The dialogue, organised by the Council for Social Development (CSD) and Navdanya — a network of seed keepers and organic producers — focused on how the forthcoming legislation — the amended Land Acquisition Act, Food Security Bill, Seeds Bill, Pesticide Management Bill and Biotechnology Act of India — would affect the farmers' rights to land, life, livelihood, seeds and the food sovereignty of the country.
K.B. Saxena, Land Reforms Commissioner and Social Justice expert, pointed out how the proposed amendment to the Land Act did not provide for any consultation process with those whose land was acquired. The definition of “public purpose” was worse than in the 1894 Bill.
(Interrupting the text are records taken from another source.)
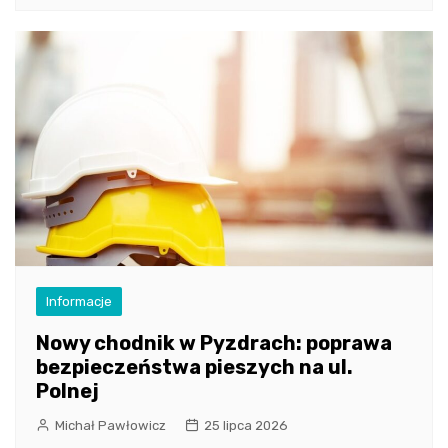
Informacje
Nowy chodnik w Pyzdrach: poprawa
bezpieczeństwa pieszych na ul.
Polnej
Michał Pawłowicz
25 lipca 2026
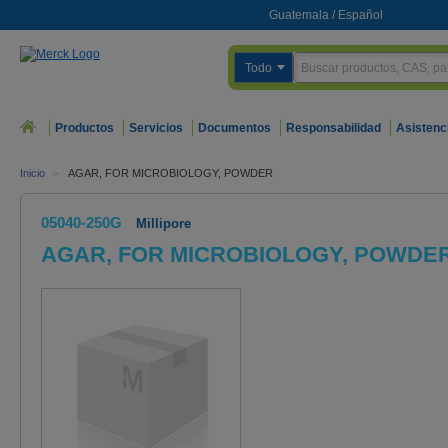
Guatemala
/
Español
Todo
Productos
Servicios
Documentos
Responsabilidad
Asistenc
Inicio
>
AGAR, FOR MICROBIOLOGY, POWDER
05040-250G
Millipore
AGAR, FOR MICROBIOLOGY, POWDE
There was uncertainty about compensation and its process and no guarantee for employment and lost livelihood for farmers. “Under no circumstances should the fertile land in Haryana and Uttar Pradesh be acquired as it will affect food security,” he said.
Anne Raja and Mira Shiva of the Right to Food Campaign pressed for a universal public distribution system and rejected cash transfers under the PDS.
Vandana Shiva of Navdanya said the proposed bills were a “fast forward” in the direction which had led to farmers' suicide, made agriculture unviable, dismantled the food security system and made India, “the capital of hunger.”
She said the Seeds Bill would deregulate the corporate seed market and regulate the farmers and that it was designed to create corporate seed monopolies.